▸ **INSTRUCTIONS FOR THE TASK**: The lines to extract run from the first line of the entries through the line that contains "Мы в соц. сетях"; reproduce exactly those lines and no others.

[Collected data]
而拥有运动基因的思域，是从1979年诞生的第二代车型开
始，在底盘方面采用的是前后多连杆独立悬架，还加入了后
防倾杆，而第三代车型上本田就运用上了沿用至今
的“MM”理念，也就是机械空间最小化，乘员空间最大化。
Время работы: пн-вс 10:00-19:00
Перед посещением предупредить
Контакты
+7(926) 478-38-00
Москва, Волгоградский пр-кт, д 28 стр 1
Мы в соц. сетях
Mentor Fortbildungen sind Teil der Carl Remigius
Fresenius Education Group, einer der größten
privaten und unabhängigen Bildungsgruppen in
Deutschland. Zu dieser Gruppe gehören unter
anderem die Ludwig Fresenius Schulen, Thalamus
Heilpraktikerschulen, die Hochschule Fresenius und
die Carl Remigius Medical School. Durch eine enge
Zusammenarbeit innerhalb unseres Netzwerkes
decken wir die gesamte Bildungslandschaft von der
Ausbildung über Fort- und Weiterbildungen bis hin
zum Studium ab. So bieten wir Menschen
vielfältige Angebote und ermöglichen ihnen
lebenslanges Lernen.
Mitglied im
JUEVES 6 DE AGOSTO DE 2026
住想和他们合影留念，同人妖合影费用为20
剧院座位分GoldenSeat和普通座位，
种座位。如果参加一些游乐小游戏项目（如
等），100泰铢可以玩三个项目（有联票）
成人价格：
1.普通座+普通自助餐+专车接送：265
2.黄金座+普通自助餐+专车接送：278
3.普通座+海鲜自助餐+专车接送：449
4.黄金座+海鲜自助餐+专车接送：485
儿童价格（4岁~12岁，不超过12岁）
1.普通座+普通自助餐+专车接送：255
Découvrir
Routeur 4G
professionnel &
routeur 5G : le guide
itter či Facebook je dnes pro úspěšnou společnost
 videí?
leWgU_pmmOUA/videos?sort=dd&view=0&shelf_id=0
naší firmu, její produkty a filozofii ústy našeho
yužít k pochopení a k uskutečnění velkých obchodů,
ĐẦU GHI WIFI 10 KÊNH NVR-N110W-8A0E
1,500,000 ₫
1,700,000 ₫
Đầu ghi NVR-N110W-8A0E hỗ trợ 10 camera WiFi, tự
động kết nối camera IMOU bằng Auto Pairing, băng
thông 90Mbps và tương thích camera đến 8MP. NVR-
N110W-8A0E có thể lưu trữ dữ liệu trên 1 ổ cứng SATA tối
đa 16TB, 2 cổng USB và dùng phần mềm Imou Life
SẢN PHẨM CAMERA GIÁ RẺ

▸ **SOLUTION FOR THIS TASK**:
而拥有运动基因的思域，是从1979年诞生的第二代车型开
始，在底盘方面采用的是前后多连杆独立悬架，还加入了后
防倾杆，而第三代车型上本田就运用上了沿用至今
的“MM”理念，也就是机械空间最小化，乘员空间最大化。
Время работы: пн-вс 10:00-19:00
Перед посещением предупредить
Контакты
+7(926) 478-38-00
Москва, Волгоградский пр-кт, д 28 стр 1
Мы в соц. сетях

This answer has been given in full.